# [EXERCISE BRIEF]
Each record should be given back exactly, with none missing.

# [TASK MATERIAL]
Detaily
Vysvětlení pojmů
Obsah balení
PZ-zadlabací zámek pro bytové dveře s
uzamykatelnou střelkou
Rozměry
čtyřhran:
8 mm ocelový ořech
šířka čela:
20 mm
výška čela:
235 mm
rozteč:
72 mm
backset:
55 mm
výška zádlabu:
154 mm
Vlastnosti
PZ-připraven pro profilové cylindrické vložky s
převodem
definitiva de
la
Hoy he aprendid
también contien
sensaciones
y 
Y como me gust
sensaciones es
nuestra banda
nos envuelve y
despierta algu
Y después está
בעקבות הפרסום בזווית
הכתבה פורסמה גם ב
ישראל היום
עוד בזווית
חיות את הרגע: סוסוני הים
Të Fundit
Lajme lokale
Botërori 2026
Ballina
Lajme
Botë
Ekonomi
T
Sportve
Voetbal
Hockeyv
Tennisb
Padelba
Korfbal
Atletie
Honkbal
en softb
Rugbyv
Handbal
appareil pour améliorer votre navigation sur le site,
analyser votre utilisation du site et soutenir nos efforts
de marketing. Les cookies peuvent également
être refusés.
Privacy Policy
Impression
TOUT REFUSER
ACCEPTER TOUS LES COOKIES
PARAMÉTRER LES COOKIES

# [SOLUTION FOR THIS EXERCISE]
Detaily
Vysvětlení pojmů
Obsah balení
PZ-zadlabací zámek pro bytové dveře s
uzamykatelnou střelkou
Rozměry
čtyřhran:
8 mm ocelový ořech
šířka čela:
20 mm
výška čela:
235 mm
rozteč:
72 mm
backset:
55 mm
výška zádlabu:
154 mm
Vlastnosti
PZ-připraven pro profilové cylindrické vložky s
převodem
definitiva de
la
Hoy he aprendid
también contien
sensaciones
y 
Y como me gust
sensaciones es
nuestra banda
nos envuelve y
despierta algu
Y después está
בעקבות הפרסום בזווית
הכתבה פורסמה גם ב
ישראל היום
עוד בזווית
חיות את הרגע: סוסוני הים
Të Fundit
Lajme lokale
Botërori 2026
Ballina
Lajme
Botë
Ekonomi
T
Sportve
Voetbal
Hockeyv
Tennisb
Padelba
Korfbal
Atletie
Honkbal
en softb
Rugbyv
Handbal
appareil pour améliorer votre navigation sur le site,
analyser votre utilisation du site et soutenir nos efforts
de marketing. Les cookies peuvent également
être refusés.
Privacy Policy
Impression
TOUT REFUSER
ACCEPTER TOUS LES COOKIES
PARAMÉTRER LES COOKIES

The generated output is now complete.